What is actually happening is all based off the highlighted area below:

 

clip_image008

 

The hook rules are created based off name resolution. The name in the Published site area is not able to be resolved via DNS internally therefore no Hook rule is created. But, when the name isn’t resolved it should default to the administratively entered IP address just below it and create the hook rule. This is not done properly prior to Service Pack 2.

* For more information on the single server issue you can refer to the following TechNet article:

FIX: Network Load Balancing hook rules are not created correctly when the name on the To tab of the Web Publishing rule does not resolve to a published web server in Forefront Threat Management Gateway 2010

https://support.microsoft.com/kb/2591269

“Can we work around this?

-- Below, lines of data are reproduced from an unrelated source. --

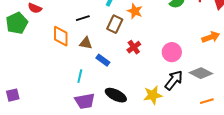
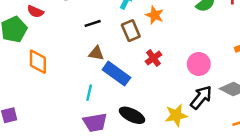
brown rectangle: (115, 24) -> (131, 31), turned -48
orange diamond: (61, 36) -> (38, 62), moved
blue rectangle: (103, 60) -> (116, 74), size x1.6

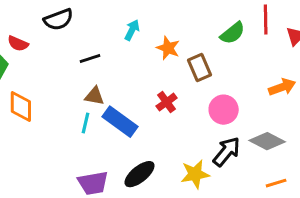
brown rectangle: (131, 31) -> (200, 68), moved
cyan line: (89, 93) -> (85, 123), moved
black ellipse: (132, 115) -> (140, 174), turned -65

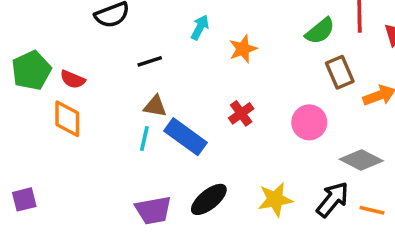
red semicircle: (18, 44) -> (73, 79), moved
orange star: (168, 48) -> (243, 49), turned 30
brown rectangle: (200, 68) -> (340, 72), moved
black arrow: (227, 152) -> (333, 199), moved
orange line: (276, 183) -> (372, 210), turned 30

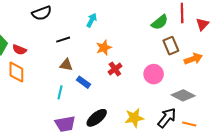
orange star: (243, 49) -> (104, 48), moved
blue rectangle: (186, 137) -> (83, 82), size x0.6
cyan line: (144, 138) -> (60, 92), moved

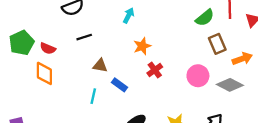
black line: (63, 40) -> (84, 37), moved
gray diamond: (183, 95) -> (230, 85), moved

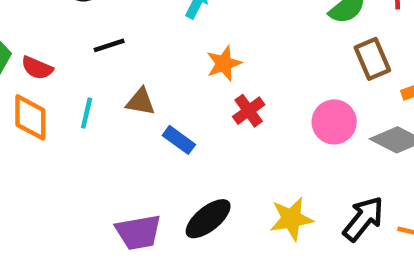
cyan line: (93, 96) -> (87, 113), moved

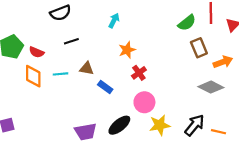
cyan line: (87, 113) -> (60, 74), turned 72
pink circle: (334, 122) -> (144, 102), moved

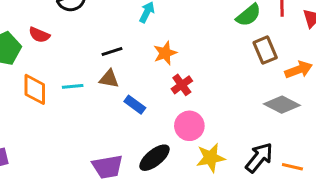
black line: (71, 41) -> (112, 52), moved
red semicircle: (37, 52) -> (39, 35), moved

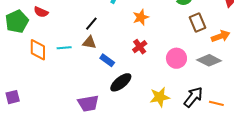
black line: (112, 52) -> (91, 24), turned -32
orange star: (165, 53) -> (141, 17), moved
pink circle: (189, 126) -> (176, 58), moved
black ellipse: (154, 158) -> (121, 82), moved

We can’t install SP2 at this time.”

 

The answer to this question is yes but it is preferred that you updated to SP2. The workaround to this would be to create a hosts file on your TMG server that resolves External.com to 10.61.221.99. You would then have to recreate the rule.

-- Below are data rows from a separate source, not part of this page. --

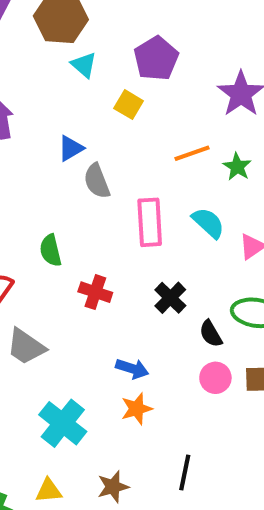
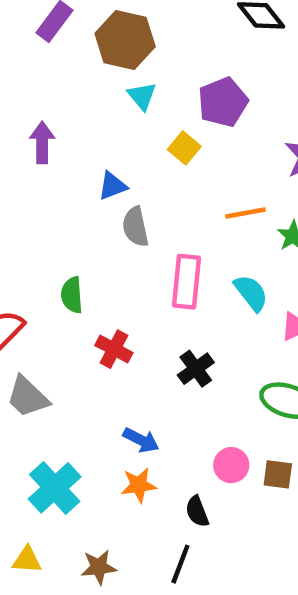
black semicircle: (211, 334) -> (197, 511), moved

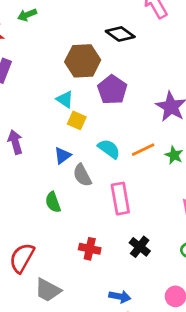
brown hexagon: (125, 40) -> (83, 61), moved
yellow square: (184, 148) -> (77, 120), moved
cyan semicircle: (251, 293) -> (109, 149), moved
green semicircle: (72, 295) -> (53, 202), moved

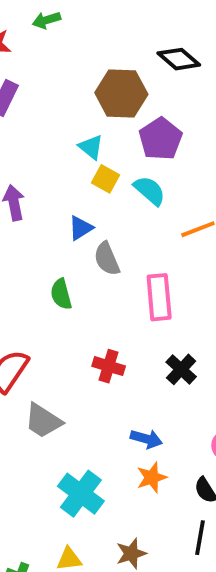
cyan semicircle: (109, 149) -> (150, 191), moved

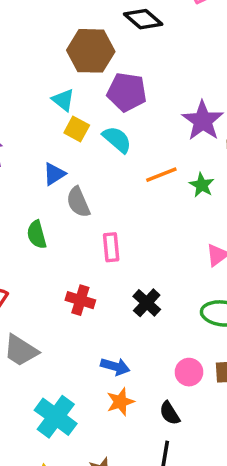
purple pentagon: (161, 139) -> (127, 92), turned -30
pink rectangle: (159, 297) -> (111, 247), moved, size x0.7

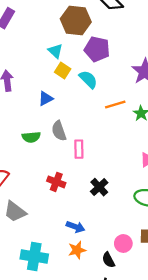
gray semicircle: (78, 202) -> (59, 131), moved
green semicircle: (37, 235) -> (31, 137), turned -84
pink circle: (189, 372) -> (123, 244), moved
cyan cross: (56, 417) -> (34, 256), turned -32

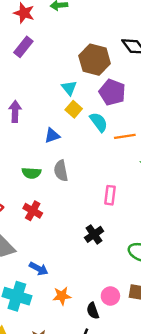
orange line: (115, 104) -> (125, 136), moved
pink rectangle: (79, 149) -> (110, 195), moved
red cross: (56, 182) -> (33, 211), moved
blue arrow: (75, 227) -> (39, 269), moved

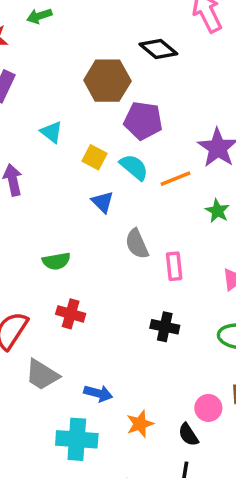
cyan triangle: (69, 88) -> (52, 132), moved
blue triangle: (52, 136) -> (103, 202), moved, turned -42
gray semicircle: (61, 171) -> (137, 244), moved
black cross: (94, 234) -> (165, 327), turned -30

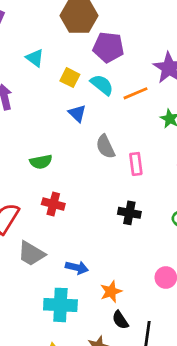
black semicircle: (188, 435) -> (120, 320), moved

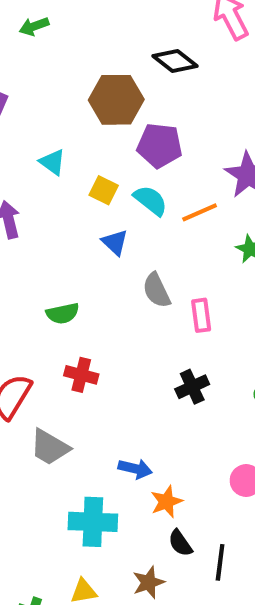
black cross: (129, 213) -> (192, 387), turned -35
blue arrow: (77, 268) -> (135, 469), moved

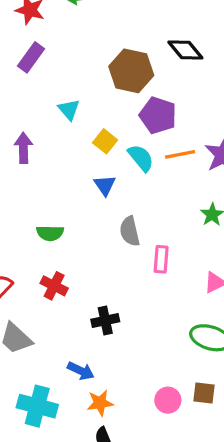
orange line: (200, 212) -> (180, 154), moved
black cross: (192, 387) -> (105, 321), moved

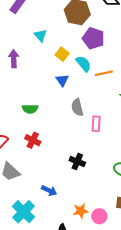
orange line: (180, 154) -> (104, 73), moved
black cross: (105, 321) -> (77, 161), moved, turned 35
pink circle: (168, 400) -> (99, 216), moved
orange star: (100, 403) -> (81, 211), moved
cyan cross: (37, 406) -> (23, 212), turned 30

I mentioned above that publishing to a backend server farm and letting TMG manage your farm instead of a 3rd Party Load Balancing device is different than single server publishing. Due to those differences installing SP2 will not resolve your issue. You will know you are configured in this manner if you look in your rule and see the following tab:

 

clip_image009

 

This has been determined to be a problem and will be fixed in future versions of the product. At the time the only method of getting the bidirectional affinity hook rules in place is to utilize the following workaround:

Open the “hosts” file in notepad utilizing an elevated command prompt on the TMG Array nodes (C:\Windows\System32\drivers\etc) . You will want to create an entry for the IP address of each of the servers you listed in your Web Farm in TMG In the hosts file. Those IP Addresses will resolve to the name listed in the rules “Internal site name: ” setting (This would look very similar to a DNS Round Robin type of entry in DNS). Here is an example based on our rule above. We are pointing to 2 internal servers:

 

clip_image011

 

After saving the hosts file you will want to delete and recreate your Web Publishing rule. This will cause it to create the NLB hooks needed to have bidirectional affinity work properly therefore resolving your issue!

 

I hope this information helps you out!